Since Verizon launched the first 3G network in 2002, 3G has been a dominant technology, especially among business consumers. In 2010, the first 4G network launched to accompany its 3G counterpart. As 5G networks now take the stage, it seems things are about to look a lot different for network maps starting next week. AT&T, one the nations primary service providers, is shutting down their legacy 3G network on February 22. For companies with fuel tanks monitored by 3G, this change will have a direct impact on their fuel purchases.

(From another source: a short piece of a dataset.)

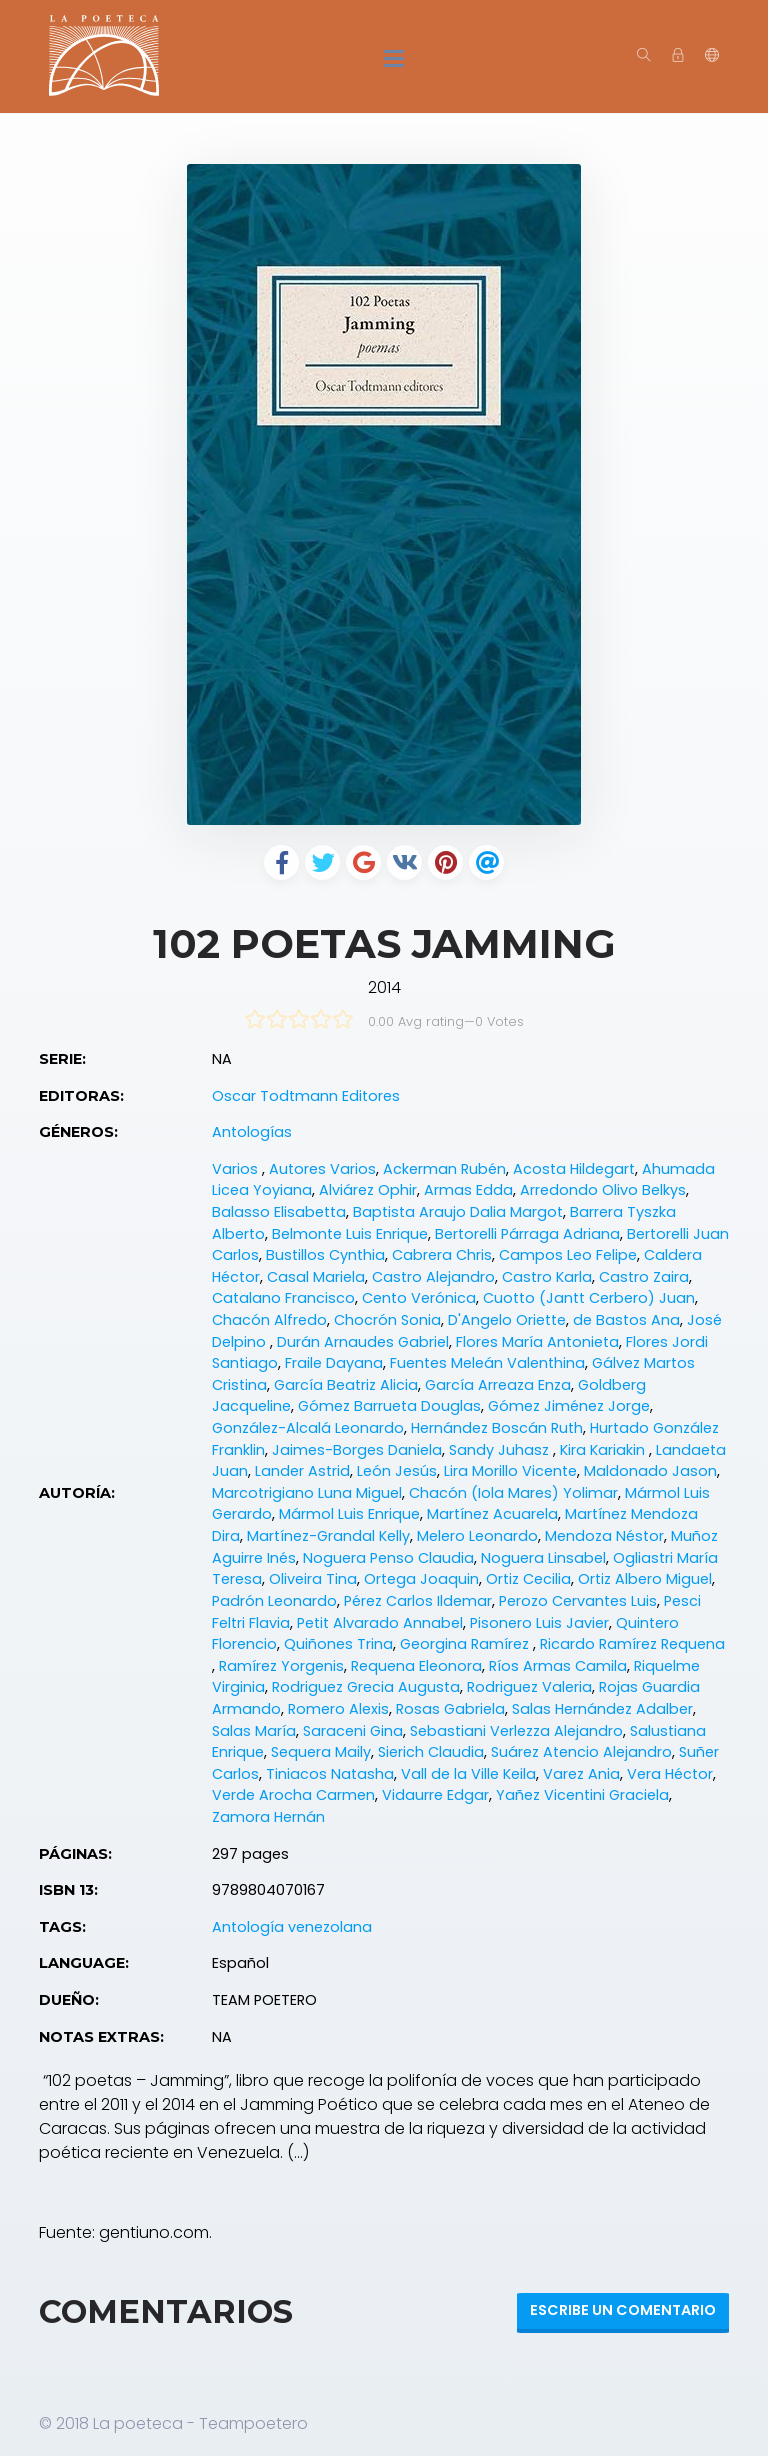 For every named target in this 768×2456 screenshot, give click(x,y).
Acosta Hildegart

As technology continues advancing at a rapid rate, old technologies are being retired as quickly. While the 3G network in the United States was the first of its kind, new 5G networks require more time and money poured into them, making companies focus their resources into these new areas of networks. With Sprint’s 3G turned off on January 1, AT&T is second in line, followed by T-Mobile (July 1, 2022) and then Verizon (December 31, 2022).
So, what happens to those that still use a 3G network? Unfortunately, phones that utilize 3G after the network is discontinued will no longer be able to make calls, and cellular connection will no longer work. Tank gauges that report inventories will no longer connect, meaning customers will have to call their fuel supplier to re-order more fuel. Given the well-documented supply shortages surrounding microchips and cellular technology, upgraded 4G or 5G equipment are on severe backlog, requiring months to fulfill orders.

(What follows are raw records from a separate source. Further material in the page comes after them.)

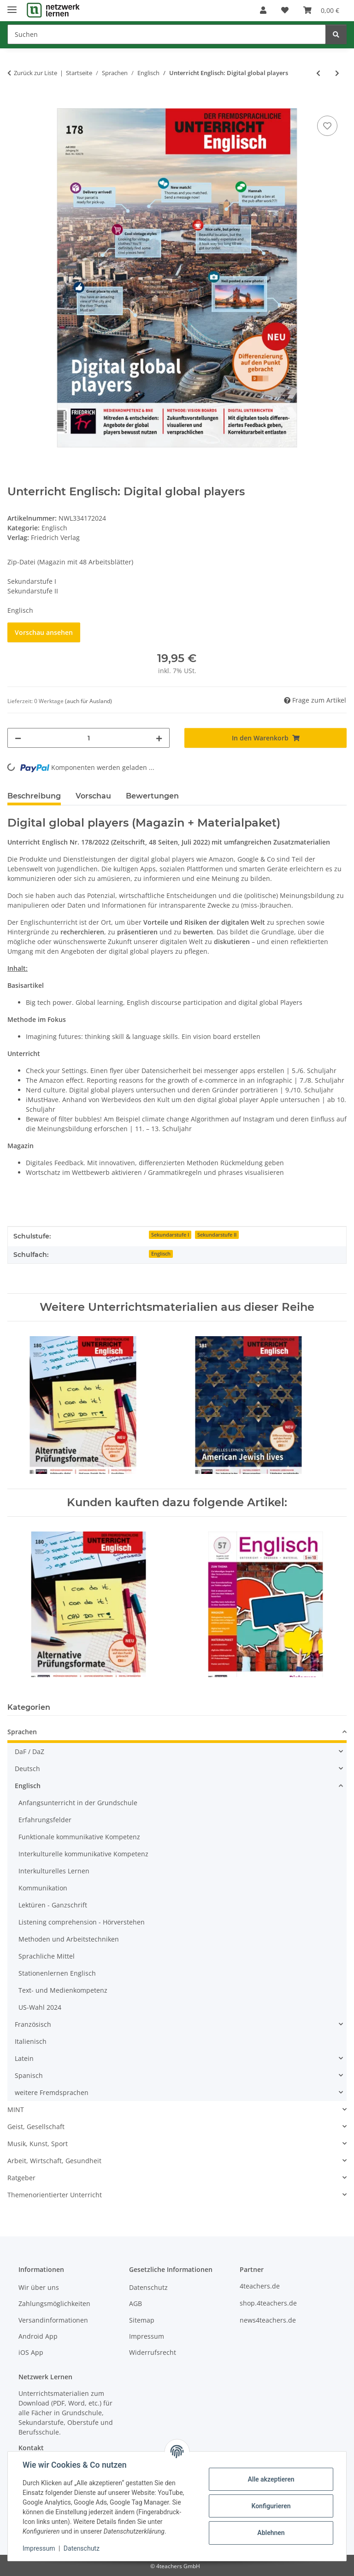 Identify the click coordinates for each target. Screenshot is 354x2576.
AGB (135, 2303)
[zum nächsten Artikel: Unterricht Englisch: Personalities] (337, 73)
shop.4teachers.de (268, 2303)
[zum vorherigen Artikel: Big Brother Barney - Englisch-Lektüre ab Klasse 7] (318, 73)
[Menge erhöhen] (159, 737)
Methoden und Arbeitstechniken (68, 1939)
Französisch (33, 2024)
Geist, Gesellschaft (36, 2126)
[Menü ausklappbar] (12, 6)
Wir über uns (38, 2287)
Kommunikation (42, 1888)
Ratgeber (21, 2177)
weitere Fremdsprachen (51, 2092)
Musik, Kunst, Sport (37, 2143)
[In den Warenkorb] (14, 103)
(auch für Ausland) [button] (88, 701)
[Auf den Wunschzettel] (327, 126)
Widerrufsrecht (152, 2352)
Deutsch (27, 1768)
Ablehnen (270, 2532)
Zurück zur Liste (35, 73)
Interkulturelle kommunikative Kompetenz (83, 1853)
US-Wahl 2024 (39, 2007)
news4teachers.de (268, 2320)
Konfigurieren (270, 2506)
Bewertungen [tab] (152, 796)
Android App (38, 2336)
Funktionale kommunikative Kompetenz (79, 1836)
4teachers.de (260, 2286)
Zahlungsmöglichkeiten (54, 2303)
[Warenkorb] (321, 10)
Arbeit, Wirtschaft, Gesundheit (54, 2160)
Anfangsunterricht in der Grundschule (77, 1802)
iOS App (30, 2352)
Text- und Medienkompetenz (62, 1990)
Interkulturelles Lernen (53, 1870)
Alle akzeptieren (271, 2479)
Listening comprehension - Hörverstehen (81, 1922)
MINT (15, 2109)
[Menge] (88, 737)
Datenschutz (82, 2548)
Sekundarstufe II (216, 1235)
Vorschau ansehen (44, 632)
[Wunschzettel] (285, 10)
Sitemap (141, 2320)
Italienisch (31, 2041)
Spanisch (29, 2075)
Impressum (39, 2548)
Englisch (54, 527)
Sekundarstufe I (170, 1235)
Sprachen (22, 1731)
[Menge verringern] (18, 737)
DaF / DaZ (29, 1751)
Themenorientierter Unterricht (54, 2194)
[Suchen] (166, 34)
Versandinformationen (53, 2320)
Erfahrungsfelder (44, 1819)
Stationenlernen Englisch (57, 1973)
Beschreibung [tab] (34, 796)
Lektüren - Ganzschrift (52, 1905)
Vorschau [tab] (93, 796)
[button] (263, 10)
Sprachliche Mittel (46, 1956)
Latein (24, 2058)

Phones and tank gauges are not the only technology that will be interrupted when the 3G networks are taken offline. E-readers like the Kindle, alarm systems, portable hotspots, and many other devices will be affected. Although the networks have delayed the shutdown several times in the past, most have taken a strong stance that these upcoming dates are definitive deadlines for customers to switch or have their service discontinued.